_EXERCISE GOAL:_ Set down each line exactly, beginning with the one that contains "باركنسون / باركنسون." and continuing through the last line of the listing, and nothing else.
· · · · · · ·
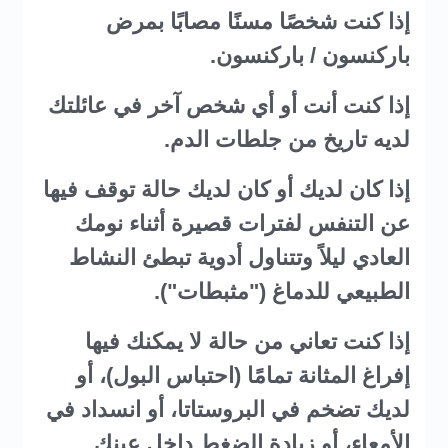
إذا كنت شخصًا مسنًا مصابًا بمرض
باركنسون / باركنسون.
إذا كنت أنت أو أي شخص آخر في عائلتك
لديه تاريخ من جلطات الدم.
إذا كان لديك أو كان لديك حالة توقف فيها
عن التنفس لفترات قصيرة أثناء نومك
العادي ليلاً وتتناول أدوية تبطئ النشاط
الطبيعي للدماغ ("مثبطات").
إذا كنت تعاني من حالة لا يمكنك فيها
إفراغ المثانة تمامًا (احتباس البول)، أو
لديك تضخم في البروستاتا، أو انسداد في
الأمعاء، أو زيادة الضغط داخل عينك.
· · · · · · ·
_EXERCISE OUTPUT:_
باركنسون / باركنسون.
إذا كنت أنت أو أي شخص آخر في عائلتك
لديه تاريخ من جلطات الدم.
إذا كان لديك أو كان لديك حالة توقف فيها
عن التنفس لفترات قصيرة أثناء نومك
العادي ليلاً وتتناول أدوية تبطئ النشاط
الطبيعي للدماغ ("مثبطات").
إذا كنت تعاني من حالة لا يمكنك فيها
إفراغ المثانة تمامًا (احتباس البول)، أو
لديك تضخم في البروستاتا، أو انسداد في
الأمعاء، أو زيادة الضغط داخل عينك.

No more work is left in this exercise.